A security control category where procedural mechanisms that focus on the mechanics of the risk management process.
Risk assessments
Security planning exercises
Review security in change management

Question 25

Physical Controls

Answer 25

A security control category where security controls that impact the physical access areas of an organization.
Fences
Lighting
Locks
Fire suppression
Burglar alarms

Question 26

Preventive Controls

Answer 26

A security control type that intends to stop a security issue before it occurs.
Firewalls
Encryption

Question 27

Deterrent Controls

Answer 27

A security control type that seeks to prevent an attacker from attempting to violate security policies.
Guard dogs
Barbed wire fences

Question 28

Detective Controls

Answer 28

A security control type that identifies security events that have already occurred.
Intrusion detection systems

Question 29

Corrective Controls

Answer 29

A security control type that remediates any security issues that have already occurred.
Restoration of backups

Question 30

Compensating Controls

Answer 30

A security control type designed to mitigate the risk associated with exceptions made to a policy. Controls established to be used in place of a control that is not able to be implemented.

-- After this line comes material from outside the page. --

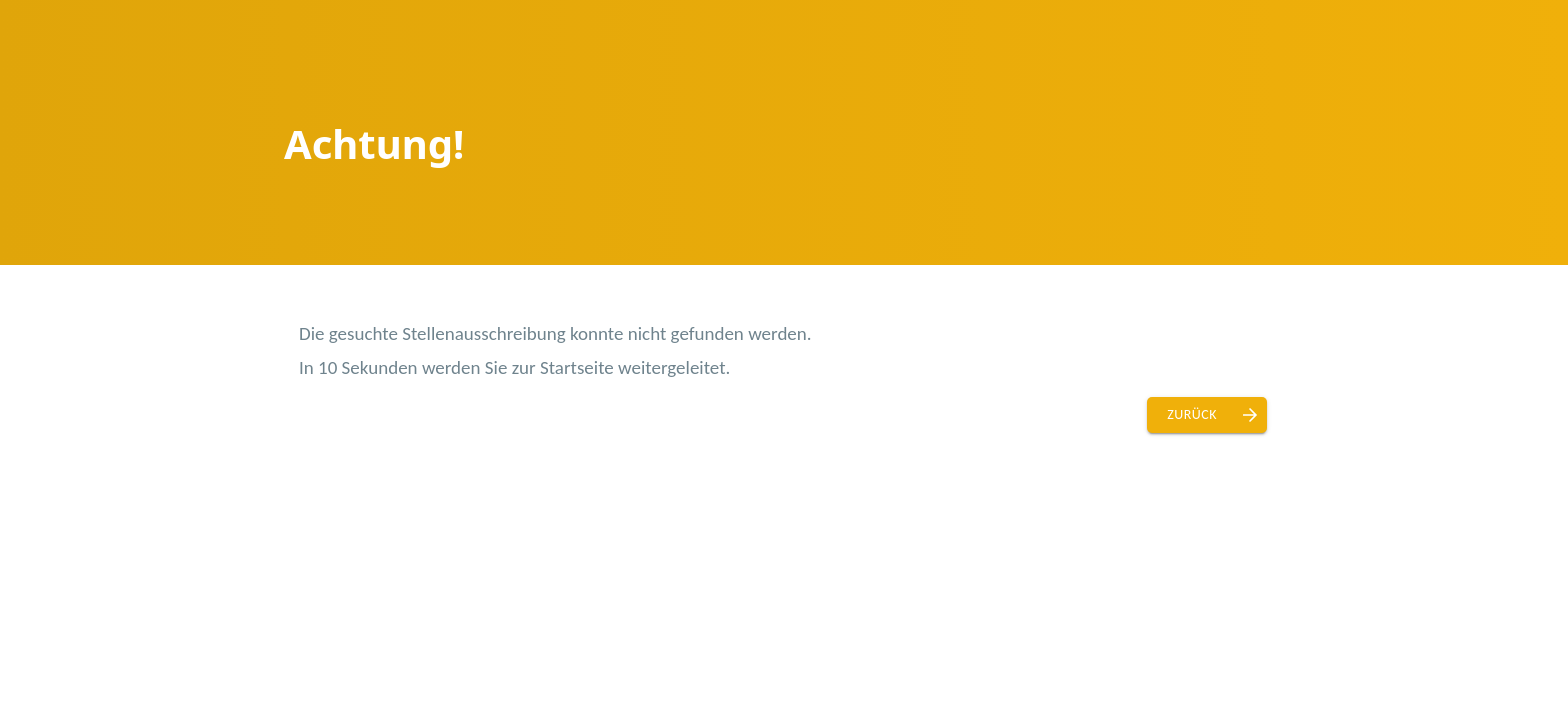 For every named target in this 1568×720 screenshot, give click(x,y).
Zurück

These usually do not place the same control strength as the original, so used in conjunction with an exception.

Question 31

Directive Controls

Answer 31

A security control type the informs users of the organizations systems what they should do to achieve security objectives.
Policies
Procedures

Question 32

Data At Rest

Answer 32

Stored data that resides on hard drives, tapes, in the cloud, or on other storage media.

Question 33

Data In Transit

Answer 33

Data that is in motion/transit over a network.

Question 34

Data In Use

Answer 34

Data that is actively in use by a computer system.

Question 35

Data Encryption

Answer 35

Technology that uses mathematical algorithms to protect information from prying eyes, while in transit over a network and while it resides on systems.

Question 36

Data Loss Prevention

Answer 36

A system that helps organizations enforce information handling policies and procedures to prevent data loss and theft.

Question 37

Pattern Matching

Answer 37

A DLP mechanism that watches for specific attributes of data that can be categorized as sensitive data.

Question 38

Watermarking

Answer 38

A DLP mechanism where systems or administrators apply electronic tags to sensitive documents and the DLP system monitors the systems and networks for unencrypted data containing those tags.

Question 39

Digital Rights Management

Answer 39

Enforces copyright and data ownership restrictions

Question 40

Data Minimization

Answer 40

A technique that seeks to reduce risk by reducing the amount of sensitive information that we maintain on a regular basis.

Question 41

Deidentification

Answer 41

A process that removes the ability to link data back to an individual, reducing its sensitivity.

Question 42

Data Obfuscation

Answer 42

Transforming data into a format where the original information cannot be retrieved.

Question 43

Hashing

Answer 43

Utilizes a hash function to transform a value in the dataset to a corresponding hash value.

Question 44

Tokenization

Answer 44

Replaces sensitive values with a unique identifier using a lookup table.

Question 45

Masking

Answer 45

Partially redacts sensitive information by replacing some or all of the sensitive fields with blank characters.

Question 46

Rainbow Table Attack

Answer 46

The attacker computes the hashes of known candidate values and checks to see if those hashes exist in the data file.

Question 47

Access Restrictions

Answer 47

Security measures that limit the ability of individuals or systems to access sensitive information or resources.
Geographic restrictions
Permission restrictions

Question 48

Segmentation

Answer 48

Places sensitive systems on separate networks where they may communicate with each other but have strict restrictions on their ability to communicate with systems on other networks.

Question 49

Isolation

Answer 49

Removes access for a system to or from an outside network.